## Task details
Would you please transcribe, exactly as written, the lines of the entries below starting at the one that holds "התקף פוטנציאלי של תולעים מוקדם." and ending at the one that holds "מומלץ תמיד להתייעץ", both included?

## Source material
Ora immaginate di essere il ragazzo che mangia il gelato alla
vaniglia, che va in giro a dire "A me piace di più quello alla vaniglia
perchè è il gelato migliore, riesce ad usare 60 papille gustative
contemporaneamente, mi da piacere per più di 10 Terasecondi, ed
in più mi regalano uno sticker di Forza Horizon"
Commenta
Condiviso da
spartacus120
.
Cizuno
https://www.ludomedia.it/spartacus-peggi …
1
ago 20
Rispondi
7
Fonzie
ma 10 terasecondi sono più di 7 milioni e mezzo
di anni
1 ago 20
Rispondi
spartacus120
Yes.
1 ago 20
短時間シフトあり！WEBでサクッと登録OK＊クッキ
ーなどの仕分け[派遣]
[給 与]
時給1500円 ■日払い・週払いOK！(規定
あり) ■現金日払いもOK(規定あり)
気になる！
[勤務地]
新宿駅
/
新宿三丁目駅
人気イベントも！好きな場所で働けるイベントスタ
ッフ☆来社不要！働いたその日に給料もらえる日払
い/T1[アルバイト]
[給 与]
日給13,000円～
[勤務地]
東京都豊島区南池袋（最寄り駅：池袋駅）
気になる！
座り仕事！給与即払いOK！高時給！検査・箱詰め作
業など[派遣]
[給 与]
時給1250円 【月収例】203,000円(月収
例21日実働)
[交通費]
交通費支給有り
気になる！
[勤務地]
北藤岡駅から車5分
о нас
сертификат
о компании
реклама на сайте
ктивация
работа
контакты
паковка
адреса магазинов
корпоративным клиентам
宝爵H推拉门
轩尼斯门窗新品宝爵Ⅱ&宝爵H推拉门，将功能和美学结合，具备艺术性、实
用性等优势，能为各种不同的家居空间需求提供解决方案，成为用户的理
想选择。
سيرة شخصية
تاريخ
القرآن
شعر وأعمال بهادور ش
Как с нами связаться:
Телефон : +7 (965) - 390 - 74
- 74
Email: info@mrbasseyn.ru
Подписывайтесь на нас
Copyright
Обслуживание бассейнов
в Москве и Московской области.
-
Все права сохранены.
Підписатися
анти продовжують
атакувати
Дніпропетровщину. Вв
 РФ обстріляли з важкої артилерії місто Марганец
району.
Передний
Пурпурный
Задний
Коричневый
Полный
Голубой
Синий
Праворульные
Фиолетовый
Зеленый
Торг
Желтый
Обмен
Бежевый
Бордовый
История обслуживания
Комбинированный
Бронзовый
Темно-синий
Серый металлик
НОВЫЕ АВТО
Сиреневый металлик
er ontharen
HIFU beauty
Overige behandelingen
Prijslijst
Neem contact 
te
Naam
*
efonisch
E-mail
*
* * *
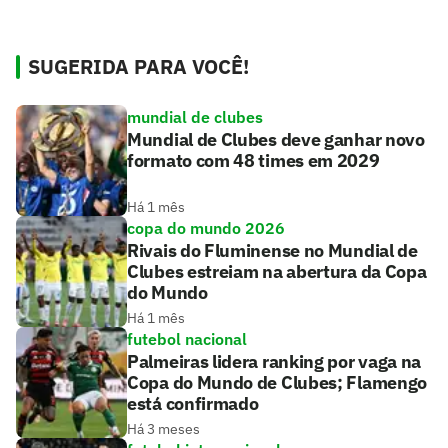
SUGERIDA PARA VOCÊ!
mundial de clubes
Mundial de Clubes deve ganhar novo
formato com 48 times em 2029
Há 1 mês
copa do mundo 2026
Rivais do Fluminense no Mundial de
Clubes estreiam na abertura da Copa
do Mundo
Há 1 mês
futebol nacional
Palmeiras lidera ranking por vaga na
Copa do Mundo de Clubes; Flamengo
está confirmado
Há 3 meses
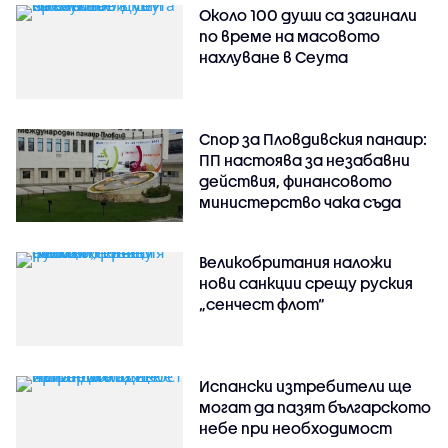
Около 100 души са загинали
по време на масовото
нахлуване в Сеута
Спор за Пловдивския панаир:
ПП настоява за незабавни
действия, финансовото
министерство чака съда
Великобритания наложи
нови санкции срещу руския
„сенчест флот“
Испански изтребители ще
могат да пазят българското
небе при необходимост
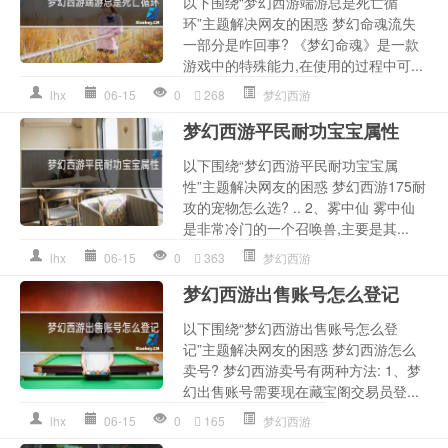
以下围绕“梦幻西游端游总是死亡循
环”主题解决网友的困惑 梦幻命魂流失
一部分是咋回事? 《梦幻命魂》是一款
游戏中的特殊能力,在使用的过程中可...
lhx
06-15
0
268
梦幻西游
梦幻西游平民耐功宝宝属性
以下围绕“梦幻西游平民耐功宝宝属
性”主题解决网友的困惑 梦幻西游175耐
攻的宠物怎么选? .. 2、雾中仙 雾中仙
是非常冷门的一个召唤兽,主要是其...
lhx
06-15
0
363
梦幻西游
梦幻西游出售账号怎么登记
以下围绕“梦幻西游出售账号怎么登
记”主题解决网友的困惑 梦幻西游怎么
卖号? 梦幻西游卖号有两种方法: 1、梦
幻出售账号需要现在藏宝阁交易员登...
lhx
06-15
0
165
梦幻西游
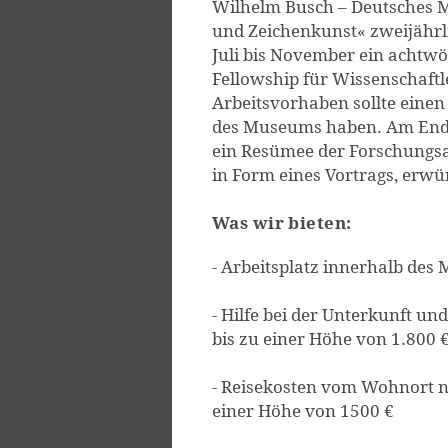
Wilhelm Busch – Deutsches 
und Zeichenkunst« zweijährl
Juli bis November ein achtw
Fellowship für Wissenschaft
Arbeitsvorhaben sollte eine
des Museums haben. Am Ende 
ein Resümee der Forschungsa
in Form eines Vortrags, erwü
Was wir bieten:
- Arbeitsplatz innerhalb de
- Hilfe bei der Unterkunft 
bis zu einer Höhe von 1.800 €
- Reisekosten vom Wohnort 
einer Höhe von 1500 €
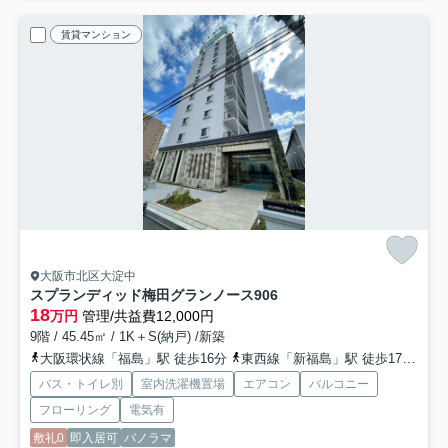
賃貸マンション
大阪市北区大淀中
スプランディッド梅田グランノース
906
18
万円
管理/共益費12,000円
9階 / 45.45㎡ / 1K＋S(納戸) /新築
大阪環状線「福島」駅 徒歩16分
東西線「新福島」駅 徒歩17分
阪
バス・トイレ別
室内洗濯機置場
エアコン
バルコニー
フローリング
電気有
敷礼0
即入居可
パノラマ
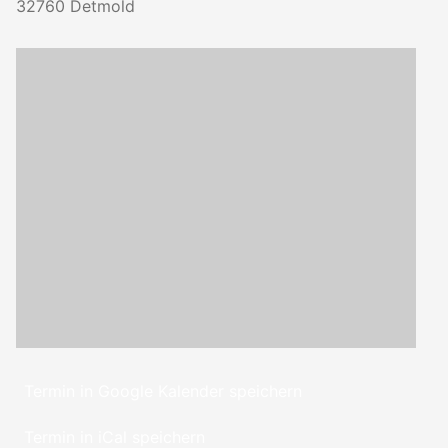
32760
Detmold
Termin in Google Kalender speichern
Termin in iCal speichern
* * *
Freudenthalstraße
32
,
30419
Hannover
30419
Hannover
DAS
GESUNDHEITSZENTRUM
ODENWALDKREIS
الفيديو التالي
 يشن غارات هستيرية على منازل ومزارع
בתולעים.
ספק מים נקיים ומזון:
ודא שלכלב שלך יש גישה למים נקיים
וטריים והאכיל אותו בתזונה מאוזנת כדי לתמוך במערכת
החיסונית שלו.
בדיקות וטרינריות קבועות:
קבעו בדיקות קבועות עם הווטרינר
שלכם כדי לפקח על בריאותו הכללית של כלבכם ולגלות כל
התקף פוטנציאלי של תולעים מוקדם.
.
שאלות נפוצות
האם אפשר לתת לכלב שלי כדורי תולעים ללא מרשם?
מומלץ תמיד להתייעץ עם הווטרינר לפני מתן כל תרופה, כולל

## Solution for this exercise
התקף פוטנציאלי של תולעים מוקדם.
.
שאלות נפוצות
האם אפשר לתת לכלב שלי כדורי תולעים ללא מרשם?
מומלץ תמיד להתייעץ עם הווטרינר לפני מתן כל תרופה, כולל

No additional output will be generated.